Dès les premières mesures, García Alarcón impose une direction d’une souplesse somptueuse. À la tête de la Cappella Mediterranea et du Chœur de Chambre de Namur, il fait respirer cette partition de 1707 avec une sensualité orchestrale constante, sans jamais sacrifier la tension dramatique. Les couleurs instrumentales se déploient avec un raffinement exceptionnel : ici un continuo presque charnel, là des éclats de cuivres ou des suspensions harmoniques d’une modernité troublante. On comprend immédiatement pourquoi l’Opéra de Paris a voulu défendre cette œuvre inédite sur une grande scène européenne.
La réussite tient aussi à la lecture scénique de Netia Jones, qui évite l’écueil du musée baroque. Sans renier les fastes du genre — dieux descendus des cintres, métamorphoses, visions infernales — elle transpose l’univers mythologique dans une esthétique contemporaine d’une grande intelligence visuelle. Les vidéos, les jeux de perspective et les décors inspirés à la fois de Versailles et de l’architecture monumentale de Bastille créent un théâtre de l’illusion fascinant.
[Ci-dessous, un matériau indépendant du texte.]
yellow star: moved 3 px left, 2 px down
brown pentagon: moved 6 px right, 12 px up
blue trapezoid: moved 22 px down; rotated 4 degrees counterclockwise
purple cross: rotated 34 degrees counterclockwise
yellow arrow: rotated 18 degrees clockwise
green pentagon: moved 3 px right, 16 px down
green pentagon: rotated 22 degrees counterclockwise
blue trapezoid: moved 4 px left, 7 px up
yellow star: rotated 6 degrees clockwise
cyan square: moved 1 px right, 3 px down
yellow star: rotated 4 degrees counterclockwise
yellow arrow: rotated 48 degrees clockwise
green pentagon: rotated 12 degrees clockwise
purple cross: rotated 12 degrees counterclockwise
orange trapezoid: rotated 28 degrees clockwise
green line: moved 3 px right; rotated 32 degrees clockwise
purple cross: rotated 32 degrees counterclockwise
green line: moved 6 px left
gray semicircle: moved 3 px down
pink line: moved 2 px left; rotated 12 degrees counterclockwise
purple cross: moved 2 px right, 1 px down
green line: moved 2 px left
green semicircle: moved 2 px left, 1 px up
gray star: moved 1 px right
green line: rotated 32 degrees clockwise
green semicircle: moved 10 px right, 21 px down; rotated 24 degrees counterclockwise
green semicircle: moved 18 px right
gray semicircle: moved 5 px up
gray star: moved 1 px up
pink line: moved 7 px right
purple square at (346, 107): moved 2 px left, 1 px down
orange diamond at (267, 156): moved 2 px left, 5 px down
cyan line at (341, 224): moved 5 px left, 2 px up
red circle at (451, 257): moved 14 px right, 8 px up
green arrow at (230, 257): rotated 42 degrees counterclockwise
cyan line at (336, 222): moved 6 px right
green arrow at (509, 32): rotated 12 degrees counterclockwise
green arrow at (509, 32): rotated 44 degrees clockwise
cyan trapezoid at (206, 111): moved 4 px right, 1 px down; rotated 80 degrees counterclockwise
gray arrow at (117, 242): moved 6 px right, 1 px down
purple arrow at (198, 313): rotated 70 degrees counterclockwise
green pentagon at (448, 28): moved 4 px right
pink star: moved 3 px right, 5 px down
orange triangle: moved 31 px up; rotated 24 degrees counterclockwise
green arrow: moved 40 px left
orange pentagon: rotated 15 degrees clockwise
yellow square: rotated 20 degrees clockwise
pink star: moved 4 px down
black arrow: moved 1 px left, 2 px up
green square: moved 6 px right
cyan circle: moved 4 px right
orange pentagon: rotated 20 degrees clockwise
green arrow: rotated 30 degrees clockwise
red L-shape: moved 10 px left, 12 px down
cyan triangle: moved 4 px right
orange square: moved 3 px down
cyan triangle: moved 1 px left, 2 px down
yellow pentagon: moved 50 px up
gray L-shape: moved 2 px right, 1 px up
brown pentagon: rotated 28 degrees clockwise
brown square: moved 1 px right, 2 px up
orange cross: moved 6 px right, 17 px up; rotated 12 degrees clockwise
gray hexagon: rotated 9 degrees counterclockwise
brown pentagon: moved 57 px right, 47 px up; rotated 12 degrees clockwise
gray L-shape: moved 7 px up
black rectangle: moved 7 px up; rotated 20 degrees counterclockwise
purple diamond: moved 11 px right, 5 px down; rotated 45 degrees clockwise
Mais ce qui frappe surtout, c’est la manière dont l’ouvrage résonne avec notre époque. Derrière le spectacle baroque apparaît la figure d’un homme puissant incapable d’accepter le refus d’une femme plus jeune. Netia Jones souligne avec finesse cette dimension crépusculaire : Hercule n’est plus ici un demi-dieu triomphant, mais un prédateur vieillissant, pathétique autant qu’inquiétant. Le livret acquiert ainsi une portée étonnamment actuelle autour du pouvoir, du consentement et de l’abus de domination. La distribution sert admirablement cette vision. Andreas Wolf campe un Hercule massif et vulnérable, vocalement impressionnant. Julie Fuchs apporte à Junon une élégance lumineuse, tandis que Ana Vieira Leite fait d’Iole une héroïne d’une grâce poignante. Mention particulière également à Sandrine Piau, dont chaque apparition semble suspendre le temps.
On ressort de cet Ercole amante avec le sentiment rare d’avoir assisté non à une curiosité archéologique, mais à la naissance d’un véritable classique oublié. En remettant Antonia Bembo à la place qu’elle mérite dans l’histoire de l’opéra, l’Opéra de Paris signe l’un des événements musicaux les plus stimulants de sa saison.
Opéra Bastille, du 28 mai au 14 juin 2026.